I met a girl whose hair was flaming orange (A)
she told me that her story can’t be told (B)
I know she’s afraid to ever love again (C)
But I’ll keep knocking til she lets me in. (C)

It’s ok, not great. What if you opt for choice #3?

I met a girl whose hair was flaming orange (A)
she told me that her story can’t be told (B)
But I’ll keep knocking til she lets me in (C)
Or until my heart is hard and cold (B)

Keep in mind; these are just lyrics I’ve made up to illustrate the point. Neither version is that good from a meaningful perspective.

However, the ABCB scheme of option #3 flows much better, in my opinion. Verses with longer line lengths such as these (probably for a mid-tempo ballad) are more satisfying to the ear when the closing rhyme is delayed.

I highly recommend brushing up on your knowledge of the common rhyme schemes used in poetry and song. You can find a full list, with links to examples, over at Wikipedia: http://en.wikipedia.org/wiki/Rhyme_scheme

Other Ways to Improve Your Lyrics

This can’t be said enough: It is very important to avoid using clichés in your lyrics writing!
The list of clichés in modern English is almost endless, but here is a quick peek at some of the most common ones found in lyrics:

Don’t break my heart
When it’s all said and done
Wipe the slate clean
I’ll always be true
Together forever
Into the night/day
Working like a dog
Walking on eggshells
Until the cows come home
Where there’s smoke there’s fire
The glass is half empty/half full
Talking to a brick wall
Cold as ice
At the crack of dawn
If you love something set it free
etc, etc..

Sometimes you can find clever uses for clichés if you put a new spin on them (e.g., Celine Dion’s “Unbreak My Heart”). However, it is generally best to avoid them entirely and find a different way to say what you want to say.

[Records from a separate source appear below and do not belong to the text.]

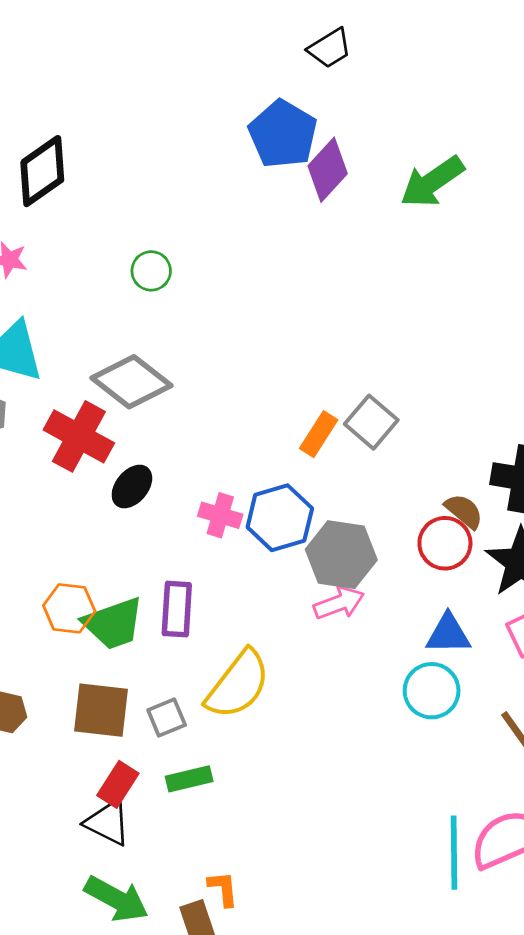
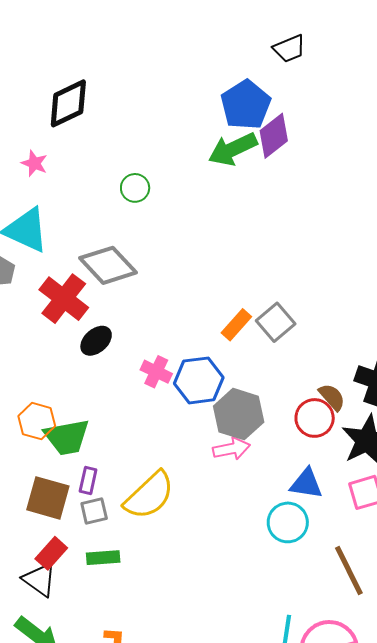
green arrow: (432, 182) -> (233, 149), moved
purple rectangle: (177, 609) -> (88, 481), moved, size x0.7

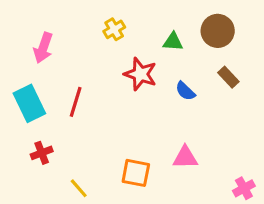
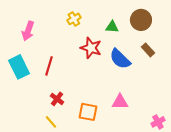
blue semicircle: (185, 91) -> (120, 59), size x1.6
red cross: (42, 153) -> (57, 99), moved, turned -32

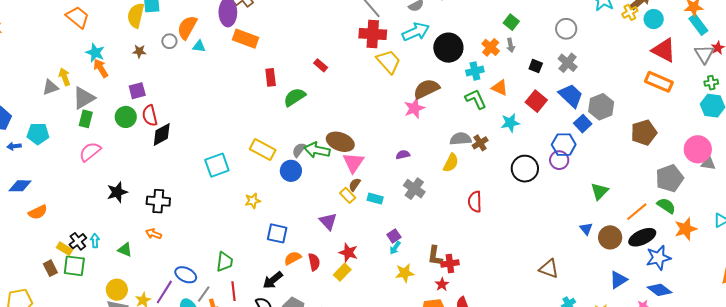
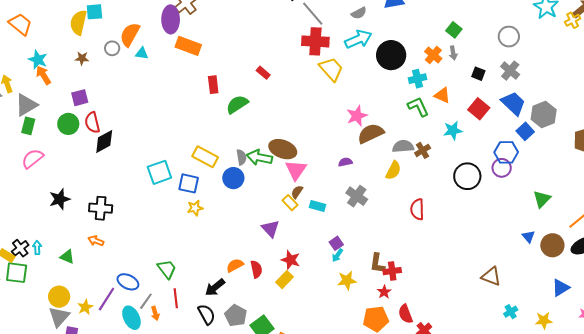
brown semicircle: (426, 89) -> (371, 133), moved
gray semicircle: (299, 150) -> (241, 157), turned 133
blue square: (277, 233) -> (189, 183), moved
green trapezoid: (225, 262) -> (167, 269), turned -45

Instead of saying “it’s like talking to a brick wall,” for example, you could say: “I’m screaming into the ocean.” It conveys the same sense of futility, but is also a more powerful, visual image that will force your audience to think rather than tune out.

Make Sense?

Another fun tool to add to your arsenal is assonance. What is assonance, you ask?
It is the use of repeated vowel sounds within phrases or sentences to create internal rhyme.

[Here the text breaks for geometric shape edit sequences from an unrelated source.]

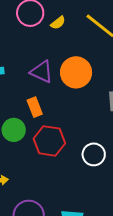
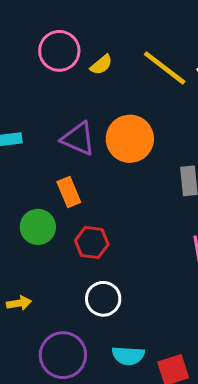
red hexagon: (49, 141) -> (92, 242), size x0.7
white circle: (94, 154) -> (103, 299), moved

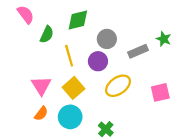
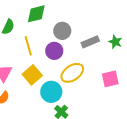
green star: (164, 39) -> (115, 42), moved
cyan circle: (70, 117) -> (51, 92), moved

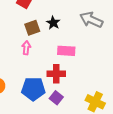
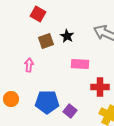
pink arrow: (26, 48) -> (29, 65), moved
red cross: (56, 74) -> (100, 87), moved

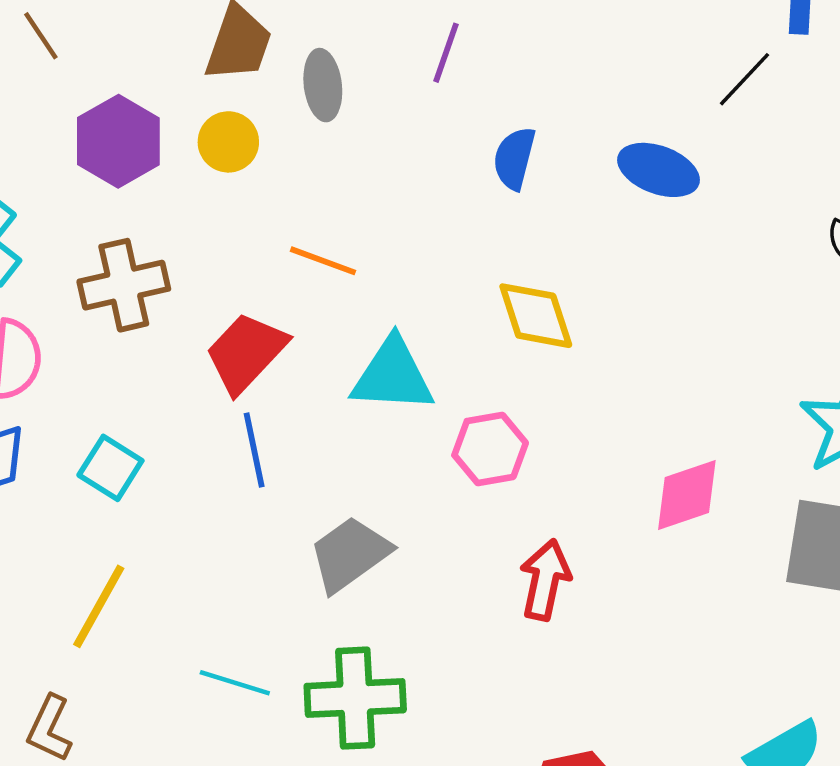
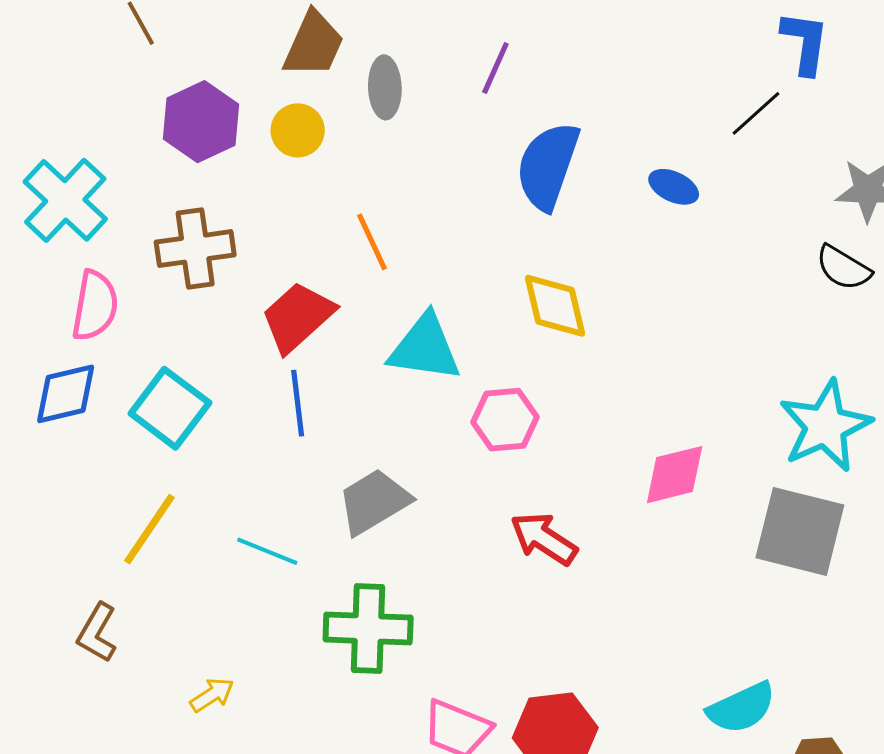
blue semicircle: (514, 158) -> (548, 166), size x1.6
blue ellipse: (658, 170) -> (674, 187), size x0.7
orange line: (323, 261) -> (372, 242), turned 40
cyan square: (110, 468) -> (170, 408), size x1.4
red arrow: (545, 580) -> (544, 539), turned -74
cyan line: (235, 683) -> (267, 551), moved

A few examples on songwriting concepts:

With the sound, with the sound, with the sound of the ground – David Bowie

Dead in the middle of little Italy, little did we know that we riddled two middle men who didn’t do diddly – Big Pun

If that weren’t fun enough, you can also couple assonance with alliteration. An extreme (but very instructive) example can found in the rap song “Alphabet Aerobics”, by Blackalicious. Here’s the first verse:

Artificial amateurs aren’t at all amazing
Analytically, I assault, animate things
Broken barriers bounded by the bomb beat
Buildings are broken, basically I’m bombarding
Casually create catastrophes, casualties
Cancelling cats got their canopies collapsing…

Or, how about the occasional, clever use of nonsense words? All of those “Hey na-na’s” and such can work when used in novel ways. Just listen to The Beatles’ “Ob-La-Di, Ob-La-Da”, or The Violent Femmes’ “Eep-Op-Ork-Oop Means I Love You.”